Segment Open
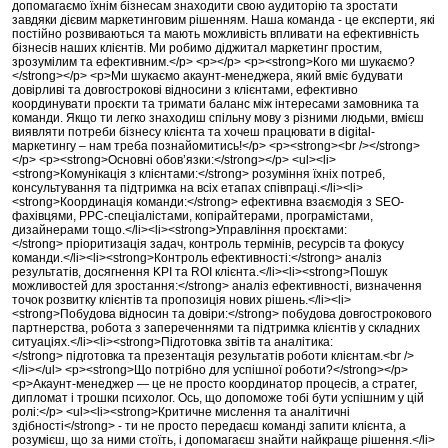
допомагаємо їхнім бізнесам знаходити свою аудиторію та зростати
завдяки дієвим маркетинговим рішенням. Наша команда - це експерти, які
постійно розвиваються та мають можливість впливати на ефективність
бізнесів наших клієнтів. Ми робимо діджитал маркетинг простим,
зрозумілим та ефективним.</p> <p></p> <p><strong>Кого ми шукаємо?
</strong></p> <p>Ми шукаємо акаунт-менеджера, який вміє будувати
довірливі та довгострокові відносини з клієнтами, ефективно
координувати проєкти та тримати баланс між інтересами замовника та
команди. Якщо ти легко знаходиш спільну мову з різними людьми, вмієш
виявляти потреби бізнесу клієнта та хочеш працювати в digital-
маркетингу – нам треба познайомитись!</p> <p><strong><br /></strong>
</p> <p><strong>Основні обов’язки:</strong></p> <ul><li>
<strong>Комунікація з клієнтами:</strong> розуміння їхніх потреб,
консультування та підтримка на всіх етапах співпраці.</li><li>
<strong>Координація команди:</strong> ефективна взаємодія з SEO-
фахівцями, PPC-спеціалістами, копірайтерами, програмістами,
дизайнерами тощо.</li><li><strong>Управління проєктами:
</strong> пріоритизація задач, контроль термінів, ресурсів та фокусу
команди.</li><li><strong>Контроль ефективності:</strong> аналіз
результатів, досягнення KPI та ROI клієнта.</li><li><strong>Пошук
можливостей для зростання:</strong> аналіз ефективності, визначення
точок розвитку клієнтів та пропозиція нових рішень.</li><li>
<strong>Побудова відносин та довіри:</strong> побудова довгострокового
партнерства, робота з запереченнями та підтримка клієнтів у складних
ситуаціях.</li><li><strong>Підготовка звітів та аналітика:
</strong> підготовка та презентація результатів роботи клієнтам.<br />
</li></ul> <p><strong>Що потрібно для успішної роботи?</strong></p>
<p>Акаунт-менеджер — це не просто координатор процесів, а стратег,
дипломат і трошки психолог. Ось, що допоможе тобі бути успішним у цій
ролі:</p> <ul><li><strong>Критичне мислення та аналітичні
здібності</strong> - ти не просто передаєш команді запити клієнта, а
розумієш, що за ними стоїть, і допомагаєш знайти найкраще рішення.</li>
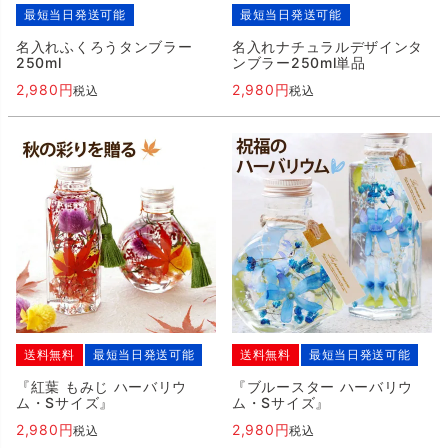
最短当日発送可能
最短当日発送可能
名入れふくろうタンブラー
名入れナチュラルデザインタ
250ml
ンブラー250ml単品
2,980
2,980
税込
税込
送料無料
最短当日発送可能
送料無料
最短当日発送可能
『紅葉 もみじ ハーバリウ
『ブルースター ハーバリウ
ム・Sサイズ』
ム・Sサイズ』
2,980
2,980
税込
税込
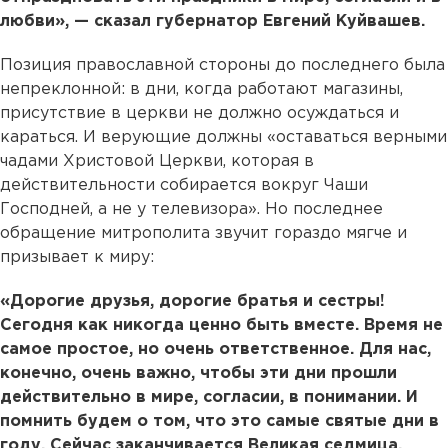
любви», — сказал губернатор Евгений Куйвашев.
Позиция православной стороны до последнего была
непреклонной: в дни, когда работают магазины,
присутствие в церкви не должно осуждаться и
караться. И верующие должны «оставаться верными
чадами Христовой Церкви, которая в
действительности собирается вокруг Чаши
Господней, а не у телевизора». Но последнее
обращение митрополита звучит гораздо мягче и
призывает к миру:
«Дорогие друзья, дорогие братья и сестры!
Сегодня как никогда ценно быть вместе. Время не
самое простое, но очень ответственное. Для нас,
конечно, очень важно, чтобы эти дни прошли
действительно в мире, согласии, в понимании. И
помнить будем о том, что это самые святые дни в
году. Сейчас заканчивается Великая седмица,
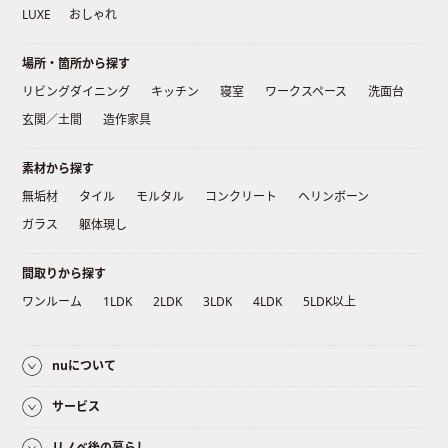
LUXE
おしゃれ
場所・箇所から探す
リビングダイニング
キッチン
寝室
ワークスペース
洗面台
玄関／土間
造作家具
素材から探す
無垢材
タイル
モルタル
コンクリート
ヘリンボーン
ガラス
躯体現し
間取りから探す
ワンルーム
1LDK
2LDK
3LDK
4LDK
5LDK以上
nuについて
サービス
リノベ後の暮らし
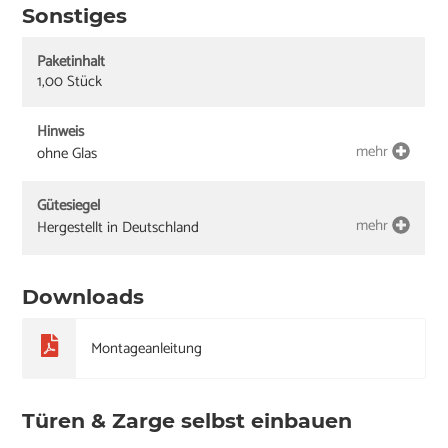
Sonstiges
Paketinhalt
1,00 Stück
Hinweis
mehr
ohne Glas
Gütesiegel
mehr
Hergestellt in Deutschland
Downloads
Montageanleitung
Türen & Zarge selbst einbauen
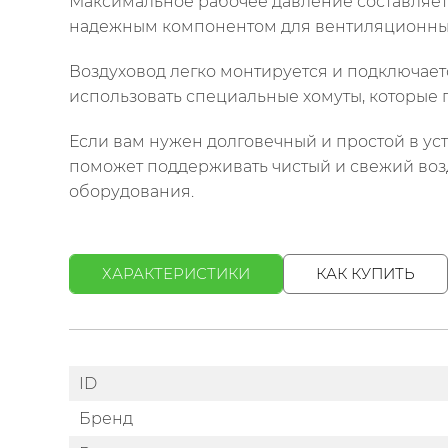
Максимальное рабочее давление составляет 2
надежным компонентом для вентиляционных 
Воздуховод легко монтируется и подключает
использовать специальные хомуты, которые 
Если вам нужен долговечный и простой в уст
поможет поддерживать чистый и свежий воз
оборудования.
ХАРАКТЕРИСТИКИ
КАК КУПИТЬ
ID
Бренд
Segment Closed
How many lines of the data above include the word "аналіз"? Only that number should be returned.

2